Le dixième anniversaire de No Man’s Sky ne célèbre pas seulement la longévité presque absurde du jeu : avec Cosmos, Hello Games corrige un déséquilibre qui durait depuis 2016. L’univers était immense, les planètes densément retravaillées au fil des mises à jour, mais l’espace entre elles restait trop souvent un couloir de transit. La version 7.0, gratuite depuis le 9 septembre 2026, entend faire de ce vide un territoire exploitable, cartographiable et, surtout, appropriable.
Le nouveau système de cartographie de Cosmos est probablement plus important que son habillage de station spatiale. La carte du système local affiche les corps célestes, la station et les nouveaux points d’intérêt ; elle transforme une navigation longtemps fondée sur les icônes de mission et le hasard en boucle d’exploration plus structurée. Après avoir atteint l’Anomalie spatiale au moins une fois avec une sauvegarde, ces lieux apparaissent sur la carte.
Hello Games introduit aussi la mission légère Signals, précisément pour guider cette transition. C’est révélateur : quand un jeu accumule dix ans de systèmes, son défi n’est plus seulement d’ajouter du contenu, mais de rendre ce contenu repérable et intelligible. Les vétérans de No Man’s Sky connaissent la vieille habitude du studio : empiler des possibilités jusqu’à ce que la découverte devienne elle-même un travail. Cosmos tente enfin d’organiser cet empilement.
Les nouveaux lieux de l’espace profond ne sont pas là pour meubler la carte. Les ceintures d’astéroïdes rocheuses ou glacées, les champs de débris, les plateformes sur astéroïdes, les avant-postes abandonnés ou infestés et les gigantesques carcasses de vaisseaux constituent une chaîne de récupération. Les matériaux obtenus, dont la poussière de comète, les fibres gélatineuses et le métal contaminé, peuvent être raffinés dans un avant-poste de l’espace profond avant d’être vendus sur le réseau commercial galactique ou réinvestis dans la construction de stations.
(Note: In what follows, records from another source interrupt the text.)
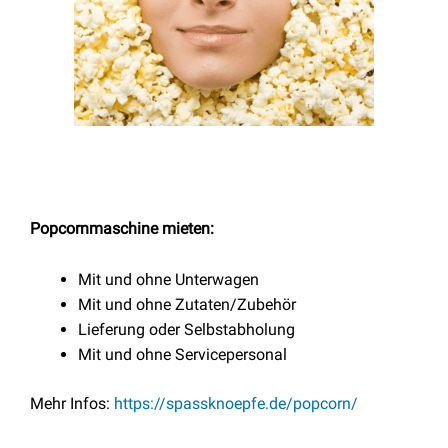
Popcornmaschine mieten:
Mit und ohne Unterwagen
Mit und ohne Zutaten/Zubehör
Lieferung oder Selbstabholung
Mit und ohne Servicepersonal
Mehr Infos:
https://spassknoepfe.de/popcorn/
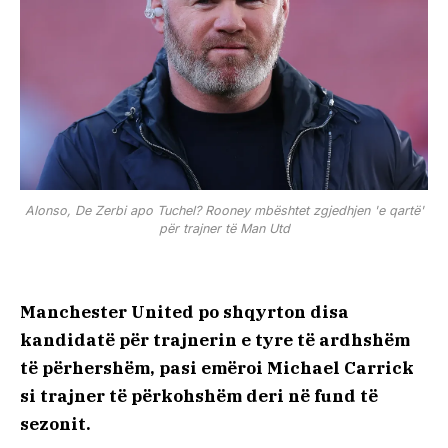
Alonso, De Zerbi apo Tuchel? Rooney mbështet zgjedhjen 'e qartë'
për trajner të Man Utd
Manchester United po shqyrton disa
kandidatë për trajnerin e tyre të ardhshëm
të përhershëm, pasi emëroi Michael Carrick
si trajner të përkohshëm deri në fund të
sezonit.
Les « hulks » dérivants donnent un peu de nerf à cette boucle. Ces épaves colossales peuvent être dépouillées, mais leur intégrité structurelle est instable : prélever trop de matériaux peut provoquer leur fusion et leur explosion. Le Gravitino Coil sert à expédier le butin vers la soute de la Corvette, tandis que l’amélioration Tractor Beam permet d’attirer minerais et récupérations physiques. Voilà un risque simple, mais bienvenu : l’espace de No Man’s Sky gagne un peu de cette tension logistique qu’il promettait depuis toujours sans réellement l’imposer.
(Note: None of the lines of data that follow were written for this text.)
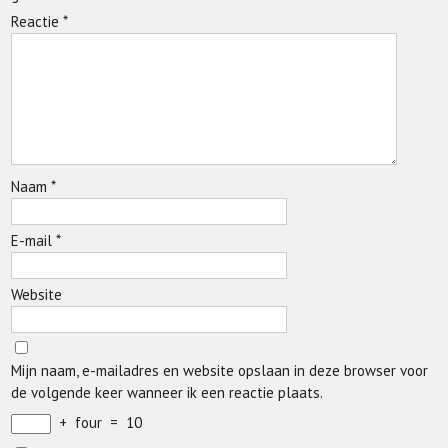
Reactie
*
Naam
*
E-mail
*
Website
Mijn naam, e-mailadres en website opslaan in deze browser voor
de volgende keer wanneer ik een reactie plaats.
+
four
=
10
Cosmos permet de devenir directeur d’une station spatiale et d’en personnaliser l’intérieur comme l’extérieur. La promesse est forte, mais le point décisif n’est pas le prestige de posséder une adresse dans l’espace : c’est le fait que Hello Games relie cette personnalisation aux activités de récupération et aux anomalies profondes, où se trouvent notamment des plans de décorations. Le studio cherche ainsi à faire communiquer ses systèmes plutôt qu’à livrer une énième fonctionnalité isolée.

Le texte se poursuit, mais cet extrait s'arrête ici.